The Remnant was silenced.


In the inter-war
year of 1937, a book by H. L. Mencken’s friend Albert Jay Nock
(1870-1945) was published, Free
Speech and Plain Language
. It never sold well enough to
have become long forgotten. But one chapter of it has survived
in the underground that it was deliberately written for. That
chapter has become known as “Isaiah’s Job.” It was reproduced
in abbreviated form by Leonard E. Read’s Foundation for Economic
Education (FEE), and it has served FEE well for over five decades
as its methodology. It remains a libertarian classic.

Nock warned
against deliberately appealing to the mass-man. There is no audience
there, he said, for any developer or defender of ideas on liberty.
Individualism does not appeal to the mass-man. This is why he
is a mass-man. Any attempt to whoop up the troops will fail to
attract the Remnant. Indeed, it will alienate them. They will
go elsewhere.

Nock took
as his starting point God’s call to the prophet Elijah after Elijah’s
public confrontation with King Ahab, when Elijah’s temporary victory
in front of the assembled representatives of the nation backfired.
Elijah was now on the run from the king. He despaired. God told
him this:

I have left me seven thousand in Israel, all the knees which have
not bowed unto Baal, and every mouth which hath not kissed him
(1 Kings 19:18).

His ministry
was to them, not to the masses, God reminded him. He had failed
to persuade the masses. He did not need to persuade the Remnant,
which already agreed with him. He merely had to speak the truth
in the name of God before the Remnant. Nock then articulated a
fundamental premise of the libertarian faith, which in our post-“Field
of Dreams” era, I can summarize: “If you speak it, they will come.”
More to the point, “If you post it, they will come.”

Here is
what Nock wrote about the prophet’s job. He used Isaiah as his
example. The prophet’s job is not the job of the promoter.

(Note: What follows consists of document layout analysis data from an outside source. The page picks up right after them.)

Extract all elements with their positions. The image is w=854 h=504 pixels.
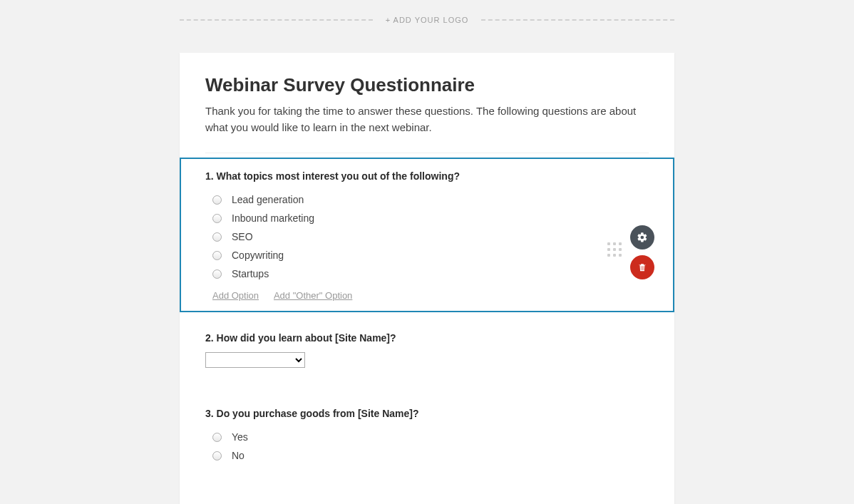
radio-icon[interactable] [212, 251, 222, 260]
q1-option-label[interactable]: Inbound marketing [232, 212, 314, 224]
header-divider [205, 153, 649, 153]
add-other-option-link[interactable]: Add "Other" Option [274, 290, 352, 301]
q1-option-row[interactable]: Lead generation [205, 190, 649, 209]
radio-icon[interactable] [212, 214, 222, 223]
question-3-block[interactable]: 3. Do you purchase goods from [Site Name… [180, 379, 674, 476]
q1-option-row[interactable]: Copywriting [205, 246, 649, 264]
question-3-title[interactable]: 3. Do you purchase goods from [Site Name… [205, 408, 649, 419]
question-2-title[interactable]: 2. How did you learn about [Site Name]? [205, 332, 649, 344]
q1-option-row[interactable]: SEO [205, 227, 649, 246]
q3-option-label[interactable]: No [232, 450, 245, 461]
settings-button[interactable] [630, 225, 654, 250]
survey-sheet: Webinar Survey Questionnaire Thank you f… [180, 53, 674, 504]
q1-option-row[interactable]: Startups [205, 264, 649, 283]
logo-bar: + ADD YOUR LOGO [180, 16, 674, 24]
q3-option-row[interactable]: No [205, 446, 649, 465]
drag-handle-icon[interactable] [607, 242, 622, 257]
question-1-block[interactable]: 1. What topics most interest you out of … [180, 158, 674, 312]
q3-option-label[interactable]: Yes [232, 431, 248, 443]
question-1-title[interactable]: 1. What topics most interest you out of … [205, 170, 649, 182]
radio-icon[interactable] [212, 195, 222, 205]
trash-icon [637, 262, 647, 273]
q1-option-label[interactable]: Lead generation [232, 194, 304, 205]
question-action-buttons [630, 225, 654, 279]
question-2-block[interactable]: 2. How did you learn about [Site Name]? [180, 312, 674, 379]
gear-icon [637, 232, 648, 243]
delete-button[interactable] [630, 255, 654, 279]
add-logo-button[interactable]: + ADD YOUR LOGO [373, 16, 482, 24]
radio-icon[interactable] [212, 451, 222, 461]
q1-option-label[interactable]: Startups [232, 268, 269, 279]
add-option-link[interactable]: Add Option [212, 290, 259, 301]
survey-title[interactable]: Webinar Survey Questionnaire [205, 74, 649, 96]
radio-icon[interactable] [212, 433, 222, 442]
radio-icon[interactable] [212, 269, 222, 279]
dash-right [481, 19, 674, 21]
radio-icon[interactable] [212, 232, 222, 242]
question-2-select[interactable] [205, 352, 305, 368]
survey-description[interactable]: Thank you for taking the time to answer … [205, 103, 649, 135]
dash-left [180, 19, 373, 21]
q3-option-row[interactable]: Yes [205, 428, 649, 446]
q1-option-label[interactable]: SEO [232, 231, 253, 242]
q1-option-label[interactable]: Copywriting [232, 250, 284, 261]
q1-option-row[interactable]: Inbound marketing [205, 209, 649, 227]
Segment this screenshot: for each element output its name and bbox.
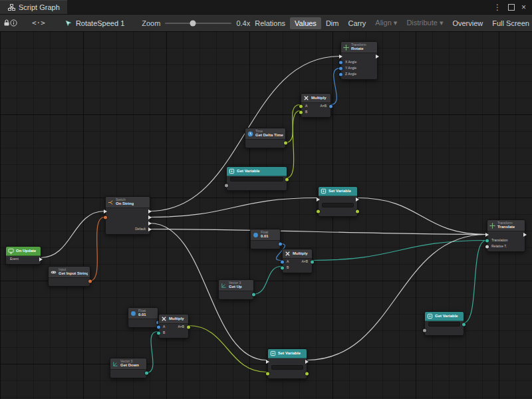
node-title: Set Variable: [329, 189, 351, 194]
input-port[interactable]: [266, 360, 269, 364]
node-title: On String: [116, 201, 134, 206]
variable-icon: [427, 313, 433, 319]
input-port[interactable]: [104, 209, 107, 213]
output-port[interactable]: [462, 323, 466, 326]
variable-icon: [229, 168, 235, 174]
node-setvar1[interactable]: Set Variable: [318, 186, 358, 217]
output-port[interactable]: [148, 209, 152, 213]
node-translate[interactable]: TransformTranslateTranslationRelative T.: [487, 219, 525, 252]
node-port-row: [227, 182, 287, 188]
input-port[interactable]: [299, 110, 303, 114]
input-port[interactable]: [339, 66, 342, 70]
node-port-row: AA×B: [301, 103, 331, 109]
port-label: Y Angle: [345, 66, 356, 70]
input-port[interactable]: [485, 239, 489, 242]
input-port[interactable]: [423, 329, 426, 332]
output-port[interactable]: [39, 257, 43, 261]
toolbar-button-values[interactable]: Values: [290, 17, 321, 29]
input-port[interactable]: [339, 72, 342, 76]
node-port-row: B: [159, 330, 188, 336]
node-title: Translate: [497, 225, 515, 229]
info-icon[interactable]: [10, 17, 17, 30]
variable-name-field[interactable]: [271, 365, 303, 370]
zoom-slider[interactable]: [165, 23, 231, 24]
output-port[interactable]: [356, 209, 359, 213]
node-port-row: [319, 196, 357, 202]
graph-name: RotateSpeed 1: [76, 19, 124, 27]
output-port[interactable]: [145, 371, 148, 374]
node-rotate[interactable]: TransformRotateX AngleY AngleZ Angle: [340, 41, 378, 80]
node-port-row: [425, 321, 464, 327]
output-port[interactable]: [148, 227, 152, 231]
output-port[interactable]: [284, 141, 287, 144]
node-multiply1[interactable]: MultiplyAA×BB: [301, 93, 331, 118]
node-getdown[interactable]: Vector 3Get Down: [110, 358, 147, 378]
zoom-slider-thumb[interactable]: [190, 20, 196, 26]
node-getvar2[interactable]: Get Variable: [424, 311, 464, 336]
maximize-icon[interactable]: [508, 4, 515, 11]
output-port[interactable]: [88, 279, 92, 283]
output-port[interactable]: [305, 360, 309, 364]
output-port[interactable]: [187, 325, 190, 329]
toolbar-button-full-screen[interactable]: Full Screen: [487, 17, 532, 29]
node-switch[interactable]: SwitchOn StringDefault: [105, 196, 150, 235]
variable-name-field[interactable]: [428, 322, 460, 327]
output-port[interactable]: [329, 104, 332, 108]
output-port[interactable]: [148, 215, 152, 219]
input-port[interactable]: [281, 266, 284, 269]
input-port[interactable]: [485, 245, 489, 248]
input-port[interactable]: [485, 233, 489, 237]
output-port[interactable]: [279, 242, 282, 245]
input-port[interactable]: [317, 209, 320, 213]
input-port[interactable]: [157, 331, 160, 334]
node-port-row: AA×B: [283, 259, 312, 265]
node-float1[interactable]: Float0.01: [250, 229, 281, 249]
node-port-row: [219, 291, 253, 297]
node-float2[interactable]: Float0.01: [128, 307, 158, 328]
node-getinput[interactable]: InputGet Input String: [48, 266, 90, 287]
input-port[interactable]: [157, 325, 160, 329]
code-view-icon[interactable]: <·>: [32, 19, 45, 27]
input-port[interactable]: [339, 55, 342, 59]
node-onupdate[interactable]: On UpdateEvent: [5, 246, 41, 265]
input-port[interactable]: [281, 260, 284, 263]
input-port[interactable]: [225, 184, 228, 187]
output-port[interactable]: [311, 260, 314, 263]
output-port[interactable]: [356, 198, 359, 201]
node-multiply3[interactable]: MultiplyAA×BB: [158, 314, 189, 338]
input-port[interactable]: [266, 372, 269, 375]
output-port[interactable]: [305, 372, 309, 375]
toolbar-button-dim[interactable]: Dim: [321, 17, 344, 29]
variable-name-field[interactable]: [322, 203, 354, 207]
tab-script-graph[interactable]: Script Graph: [0, 0, 67, 14]
toolbar-button-relations[interactable]: Relations: [250, 17, 290, 29]
graph-canvas[interactable]: TransformRotateX AngleY AngleZ AngleMult…: [0, 31, 532, 399]
node-title: 0.01: [138, 313, 146, 317]
close-icon[interactable]: ×: [521, 3, 526, 12]
output-port[interactable]: [252, 293, 255, 296]
output-port[interactable]: [285, 178, 289, 181]
lock-icon[interactable]: [3, 17, 10, 30]
node-getvar1[interactable]: Get Variable: [226, 166, 287, 191]
output-port[interactable]: [523, 233, 527, 237]
graph-breadcrumb[interactable]: RotateSpeed 1: [65, 17, 124, 30]
node-title: Get Variable: [435, 314, 458, 319]
node-setvar2[interactable]: Set Variable: [267, 348, 307, 379]
multiply-icon: [161, 316, 167, 322]
toolbar-button-overview[interactable]: Overview: [448, 17, 487, 29]
node-deltatime[interactable]: TimeGet Delta Time: [245, 128, 286, 148]
output-port[interactable]: [148, 221, 152, 225]
input-port[interactable]: [104, 215, 107, 219]
window-menu-icon[interactable]: ⋮: [493, 3, 501, 12]
node-getup[interactable]: Vector 3Get Up: [218, 279, 254, 300]
toolbar-button-carry[interactable]: Carry: [343, 17, 370, 29]
input-port[interactable]: [339, 61, 342, 64]
node-multiply2[interactable]: MultiplyAA×BB: [282, 249, 313, 273]
vector3-icon: [112, 361, 118, 367]
input-port[interactable]: [299, 104, 303, 108]
variable-name-field[interactable]: [230, 177, 283, 182]
vector3-icon: [221, 283, 227, 289]
node-port-row: Z Angle: [341, 71, 377, 77]
output-port[interactable]: [376, 55, 379, 59]
input-port[interactable]: [317, 198, 320, 201]
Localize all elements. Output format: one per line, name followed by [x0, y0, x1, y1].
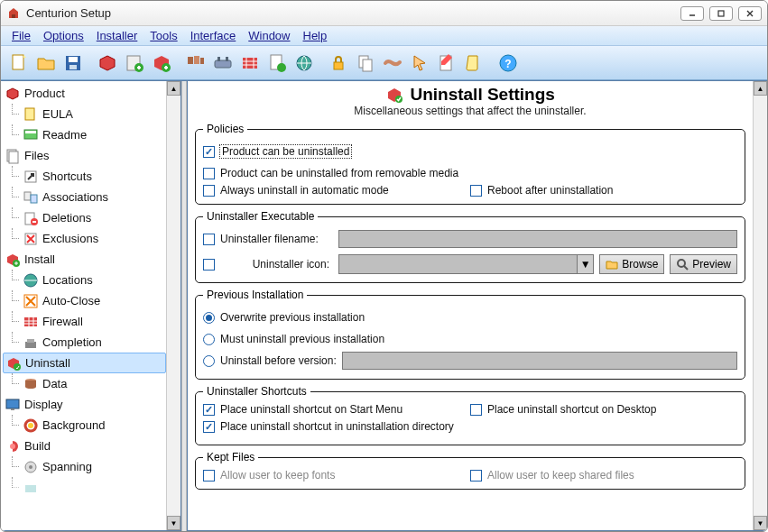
tool-script-icon[interactable]	[461, 50, 486, 76]
chk-desktop[interactable]	[470, 404, 482, 416]
tree-background[interactable]: Background	[21, 415, 166, 436]
content-scrollbar[interactable]: ▲ ▼	[753, 81, 767, 530]
tree-install[interactable]: Install	[3, 249, 166, 270]
lbl-before[interactable]: Uninstall before version:	[220, 354, 337, 367]
menu-interface[interactable]: Interface	[185, 27, 242, 44]
maximize-button[interactable]	[709, 6, 733, 21]
tool-handshake-icon[interactable]	[380, 50, 405, 76]
tree[interactable]: Product EULA Readme Files Shortcuts Asso…	[1, 81, 166, 530]
menu-options[interactable]: Options	[38, 27, 89, 44]
lbl-dir[interactable]: Place uninstall shortcut in uninstallati…	[220, 420, 454, 433]
lbl-overwrite[interactable]: Overwrite previous installation	[220, 311, 365, 324]
preview-button[interactable]: Preview	[670, 254, 737, 274]
tool-autoclose-icon[interactable]	[210, 50, 236, 76]
tree-locations[interactable]: Locations	[21, 270, 166, 290]
chk-dir[interactable]	[203, 421, 215, 433]
tree-data[interactable]: Data	[21, 373, 166, 394]
scroll-up-icon[interactable]: ▲	[754, 81, 767, 96]
rdo-overwrite[interactable]	[203, 312, 215, 324]
tool-security-icon[interactable]	[326, 50, 351, 76]
svg-point-50	[29, 465, 32, 469]
tool-copy-icon[interactable]	[353, 50, 378, 76]
tool-edit-icon[interactable]	[434, 50, 459, 76]
lbl-removable[interactable]: Product can be uninstalled from removabl…	[220, 167, 458, 179]
tool-product-icon[interactable]	[95, 50, 120, 76]
tree-product[interactable]: Product	[3, 83, 166, 104]
menu-tools[interactable]: Tools	[144, 27, 182, 44]
lbl-can-uninstall[interactable]: Product can be uninstalled	[220, 145, 351, 158]
tree-readme[interactable]: Readme	[21, 124, 166, 145]
tree-exclusions[interactable]: Exclusions	[21, 228, 166, 249]
close-button[interactable]	[738, 6, 762, 21]
tree-firewall[interactable]: Firewall	[21, 311, 166, 332]
menu-file[interactable]: File	[6, 27, 36, 44]
tree-files[interactable]: Files	[3, 145, 166, 166]
lbl-must[interactable]: Must uninstall previous installation	[220, 333, 384, 345]
tree-associations[interactable]: Associations	[21, 187, 166, 207]
lbl-reboot[interactable]: Reboot after uninstallation	[487, 184, 613, 197]
scroll-down-icon[interactable]: ▼	[754, 516, 767, 530]
scroll-down-icon[interactable]: ▼	[167, 516, 180, 530]
tree-scrollbar[interactable]: ▲ ▼	[166, 81, 180, 530]
scroll-up-icon[interactable]: ▲	[167, 81, 180, 96]
tool-help-icon[interactable]: ?	[495, 50, 521, 76]
tree-uninstall[interactable]: Uninstall	[3, 353, 166, 373]
tree-build[interactable]: Build	[3, 436, 166, 456]
tool-completion-icon[interactable]	[264, 50, 290, 76]
chk-removable[interactable]	[203, 168, 215, 179]
input-before-version[interactable]	[342, 352, 737, 370]
tool-new-icon[interactable]	[6, 50, 32, 76]
tool-cursor-icon[interactable]	[407, 50, 432, 76]
tool-globe-icon[interactable]	[291, 50, 317, 76]
chk-icon[interactable]	[203, 259, 215, 271]
tool-open-icon[interactable]	[33, 50, 59, 76]
svg-rect-14	[217, 57, 220, 61]
chk-can-uninstall[interactable]	[203, 146, 215, 158]
svg-rect-6	[69, 65, 77, 69]
chk-startmenu[interactable]	[203, 404, 215, 416]
tool-firewall-icon[interactable]	[237, 50, 263, 76]
rdo-must[interactable]	[203, 334, 215, 345]
svg-rect-40	[24, 317, 37, 326]
svg-point-47	[28, 423, 33, 428]
tree-cutoff[interactable]	[21, 477, 166, 498]
menu-window[interactable]: Window	[243, 27, 295, 44]
browse-button[interactable]: Browse	[599, 254, 664, 274]
tree-eula[interactable]: EULA	[21, 104, 166, 124]
chk-automatic[interactable]	[203, 185, 215, 197]
tool-locations-icon[interactable]	[183, 50, 208, 76]
chevron-down-icon[interactable]: ▼	[577, 255, 593, 273]
lbl-fonts[interactable]: Allow user to keep fonts	[220, 469, 335, 482]
tool-files-icon[interactable]	[122, 50, 147, 76]
page-subtitle: Miscellaneous settings that affect the u…	[195, 105, 745, 117]
rdo-before[interactable]	[203, 355, 215, 367]
menu-help[interactable]: Help	[298, 27, 333, 44]
tree-shortcuts[interactable]: Shortcuts	[21, 166, 166, 187]
minimize-button[interactable]	[680, 6, 704, 21]
menu-installer[interactable]: Installer	[91, 27, 143, 44]
lbl-shared[interactable]: Allow user to keep shared files	[487, 469, 634, 482]
tree-completion[interactable]: Completion	[21, 332, 166, 353]
window-title: Centurion Setup	[26, 6, 680, 20]
tool-install-icon[interactable]	[149, 50, 174, 76]
group-policies: Policies Product can be uninstalled Prod…	[195, 123, 745, 205]
group-shortcuts: Uninstaller Shortcuts Place uninstall sh…	[195, 385, 745, 445]
lbl-automatic[interactable]: Always uninstall in automatic mode	[220, 184, 389, 197]
lbl-desktop[interactable]: Place uninstall shortcut on Desktop	[487, 403, 656, 416]
svg-rect-28	[25, 131, 36, 133]
tool-save-icon[interactable]	[60, 50, 86, 76]
tree-spanning[interactable]: Spanning	[21, 456, 166, 477]
lbl-startmenu[interactable]: Place uninstall shortcut on Start Menu	[220, 403, 403, 416]
chk-reboot[interactable]	[470, 185, 482, 197]
svg-rect-30	[9, 151, 18, 163]
tree-display[interactable]: Display	[3, 394, 166, 415]
chk-shared[interactable]	[470, 470, 482, 482]
combo-icon[interactable]: ▼	[338, 254, 594, 274]
lbl-icon[interactable]: Uninstaller icon:	[220, 258, 333, 271]
input-filename[interactable]	[338, 230, 737, 248]
tree-deletions[interactable]: Deletions	[21, 207, 166, 228]
chk-filename[interactable]	[203, 234, 215, 245]
lbl-filename[interactable]: Uninstaller filename:	[220, 233, 333, 245]
chk-fonts[interactable]	[203, 470, 215, 482]
tree-autoclose[interactable]: Auto-Close	[21, 290, 166, 311]
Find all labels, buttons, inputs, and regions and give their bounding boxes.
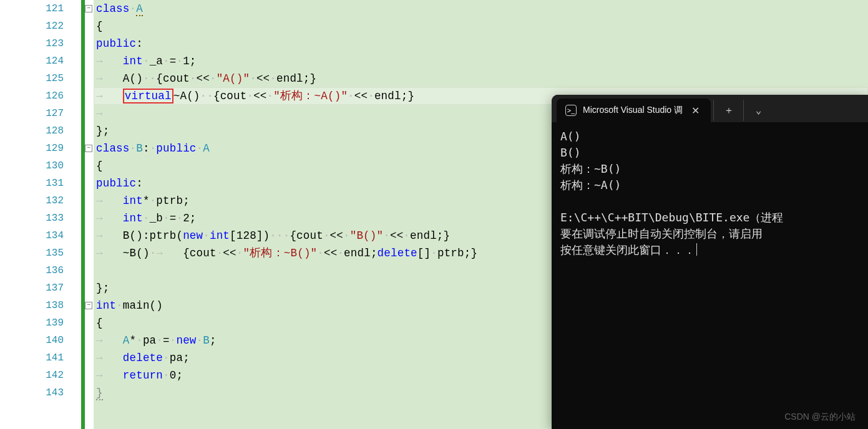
line-number: 139 [0, 314, 64, 332]
line-number: 127 [0, 105, 64, 122]
line-number: 133 [0, 210, 64, 227]
line-number: 123 [0, 35, 64, 52]
line-number: 132 [0, 192, 64, 210]
watermark: CSDN @云的小站 [784, 412, 856, 423]
terminal-cursor [696, 243, 697, 256]
terminal-titlebar[interactable]: >_ Microsoft Visual Studio 调 ✕ ＋ ⌄ [552, 95, 868, 122]
line-number: 122 [0, 17, 64, 35]
line-number: 129 [0, 140, 64, 157]
line-number: 141 [0, 349, 64, 367]
line-number: 136 [0, 262, 64, 279]
line-number: 134 [0, 227, 64, 244]
terminal-tab-actions: ＋ ⌄ [713, 95, 773, 122]
line-number: 124 [0, 52, 64, 70]
line-number: 131 [0, 175, 64, 192]
fold-column[interactable]: −−− [85, 0, 94, 429]
tab-dropdown-button[interactable]: ⌄ [743, 100, 773, 121]
terminal-tab-title: Microsoft Visual Studio 调 [583, 105, 683, 116]
code-line[interactable]: class·A [94, 0, 868, 17]
fold-toggle[interactable]: − [85, 302, 92, 309]
line-number: 140 [0, 332, 64, 349]
line-number: 135 [0, 244, 64, 262]
line-number: 137 [0, 279, 64, 297]
terminal-output-text: A() B() 析构：~B() 析构：~A() E:\C++\C++BIT\De… [560, 130, 790, 256]
fold-toggle[interactable]: − [85, 145, 92, 152]
line-number: 138 [0, 297, 64, 314]
new-tab-button[interactable]: ＋ [713, 100, 743, 121]
terminal-output[interactable]: A() B() 析构：~B() 析构：~A() E:\C++\C++BIT\De… [552, 122, 868, 429]
line-number: 128 [0, 122, 64, 140]
close-tab-icon[interactable]: ✕ [689, 105, 702, 117]
code-line[interactable]: → int·_a·=·1; [94, 52, 868, 70]
fold-toggle[interactable]: − [85, 5, 92, 12]
line-number: 125 [0, 70, 64, 87]
line-number-gutter: 1211221231241251261271281291301311321331… [0, 0, 81, 429]
line-number: 126 [0, 87, 64, 105]
terminal-app-icon: >_ [565, 105, 577, 116]
terminal-tab[interactable]: >_ Microsoft Visual Studio 调 ✕ [557, 99, 711, 122]
code-line[interactable]: public: [94, 35, 868, 52]
line-number: 142 [0, 367, 64, 384]
line-number: 130 [0, 157, 64, 175]
terminal-window: >_ Microsoft Visual Studio 调 ✕ ＋ ⌄ A() B… [552, 95, 868, 429]
line-number: 143 [0, 384, 64, 402]
chevron-down-icon: ⌄ [756, 104, 762, 117]
code-line[interactable]: → A()··{cout·<<·"A()"·<<·endl;} [94, 70, 868, 87]
line-number: 121 [0, 0, 64, 17]
code-line[interactable]: { [94, 17, 868, 35]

with a message nowadays is, like my venerable European friend,
eager to take it to the masses. His first, last and only thought
is of mass-acceptance and mass-approval. His great care is to
put his doctrine in such shape as will capture the masses’ attention
and interest. . . .

The main
trouble with all this is its reaction upon the mission itself.
It necessitates an opportunist sophistication of one’s doctrine,
which profoundly alters its character and reduces it to a mere
placebo. If, say, you are a preacher, you wish to attract as
large a congregation as you can, which means an appeal to the
masses; and this, in turn, means adapting the terms of your
message to the order of intellect and character that the masses
exhibit. If you are an educator, say with a college on your
hands, you wish to get as many students as possible, and you
whittle down your requirements accordingly. If a writer, you
aim at getting many readers; if a publisher, many purchasers;
if a philosopher, many disciples; if a reformer, many converts;
if a musician, many auditors; and so on. But as we see on all
sides, in the realization of these several desires, the prophetic
message is so heavily adulterated with trivialities, in every
instance, that its effect on the masses is merely to harden
them in their sins. Meanwhile, the Remnant, aware of this adulteration
and of the desires that prompt it, turn their backs on the prophet
and will have nothing to do with him or his message. . . .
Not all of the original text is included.